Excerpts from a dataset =

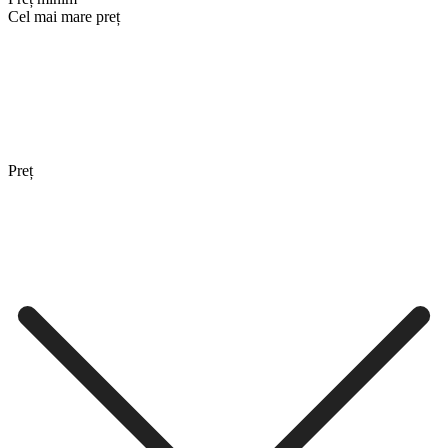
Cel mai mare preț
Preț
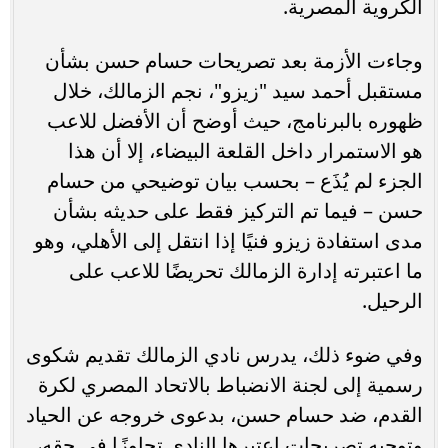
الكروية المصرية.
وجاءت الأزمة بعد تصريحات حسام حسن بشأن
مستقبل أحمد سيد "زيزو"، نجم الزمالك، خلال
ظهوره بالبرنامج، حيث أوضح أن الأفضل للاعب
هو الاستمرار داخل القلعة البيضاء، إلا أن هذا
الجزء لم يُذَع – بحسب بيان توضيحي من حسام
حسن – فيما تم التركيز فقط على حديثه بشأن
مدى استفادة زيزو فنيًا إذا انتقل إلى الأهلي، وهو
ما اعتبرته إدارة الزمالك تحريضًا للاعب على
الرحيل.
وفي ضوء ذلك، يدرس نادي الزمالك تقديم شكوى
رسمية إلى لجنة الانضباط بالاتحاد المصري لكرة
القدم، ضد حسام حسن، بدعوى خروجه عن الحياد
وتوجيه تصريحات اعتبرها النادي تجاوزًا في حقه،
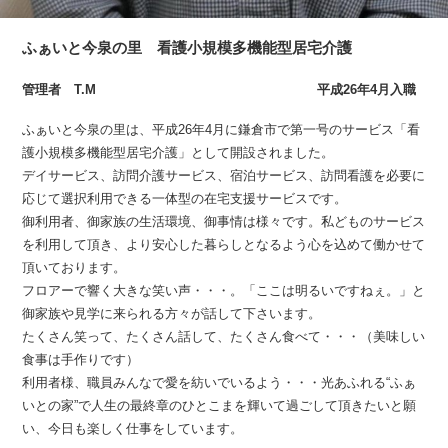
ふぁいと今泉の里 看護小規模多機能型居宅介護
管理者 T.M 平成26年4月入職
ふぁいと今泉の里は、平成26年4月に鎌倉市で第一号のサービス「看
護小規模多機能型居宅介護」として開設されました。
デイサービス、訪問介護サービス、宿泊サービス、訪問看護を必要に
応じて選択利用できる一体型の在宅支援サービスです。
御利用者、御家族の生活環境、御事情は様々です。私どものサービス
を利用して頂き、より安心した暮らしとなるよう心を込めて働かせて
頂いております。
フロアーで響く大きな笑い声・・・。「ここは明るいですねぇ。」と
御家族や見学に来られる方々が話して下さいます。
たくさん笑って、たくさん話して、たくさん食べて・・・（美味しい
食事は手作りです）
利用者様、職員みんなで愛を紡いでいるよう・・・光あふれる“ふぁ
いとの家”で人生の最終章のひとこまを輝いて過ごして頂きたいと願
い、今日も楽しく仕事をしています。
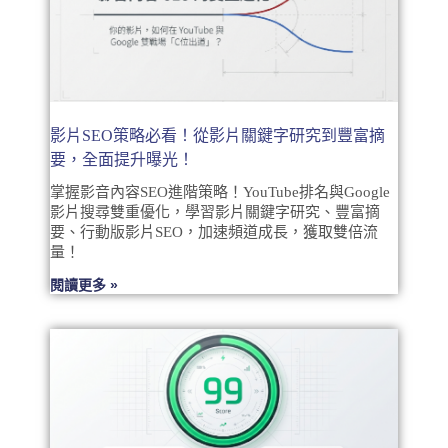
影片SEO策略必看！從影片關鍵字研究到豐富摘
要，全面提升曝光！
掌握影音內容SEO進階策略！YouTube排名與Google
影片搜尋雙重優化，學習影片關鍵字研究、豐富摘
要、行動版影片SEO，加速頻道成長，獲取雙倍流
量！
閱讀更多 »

Aim of the exercise = Repeat exactly the lines above, beginning at the one containing "مستقبل أحمد سيد" and ending at the one containing "ふぁいと今泉の里は、平成26年4月に鎌倉市で第一号のサービス「看". Do not carry over any pictures.

Task solution =
مستقبل أحمد سيد "زيزو"، نجم الزمالك، خلال
ظهوره بالبرنامج، حيث أوضح أن الأفضل للاعب
هو الاستمرار داخل القلعة البيضاء، إلا أن هذا
الجزء لم يُذَع – بحسب بيان توضيحي من حسام
حسن – فيما تم التركيز فقط على حديثه بشأن
مدى استفادة زيزو فنيًا إذا انتقل إلى الأهلي، وهو
ما اعتبرته إدارة الزمالك تحريضًا للاعب على
الرحيل.
وفي ضوء ذلك، يدرس نادي الزمالك تقديم شكوى
رسمية إلى لجنة الانضباط بالاتحاد المصري لكرة
القدم، ضد حسام حسن، بدعوى خروجه عن الحياد
وتوجيه تصريحات اعتبرها النادي تجاوزًا في حقه،
ふぁいと今泉の里 看護小規模多機能型居宅介護
管理者 T.M 平成26年4月入職
ふぁいと今泉の里は、平成26年4月に鎌倉市で第一号のサービス「看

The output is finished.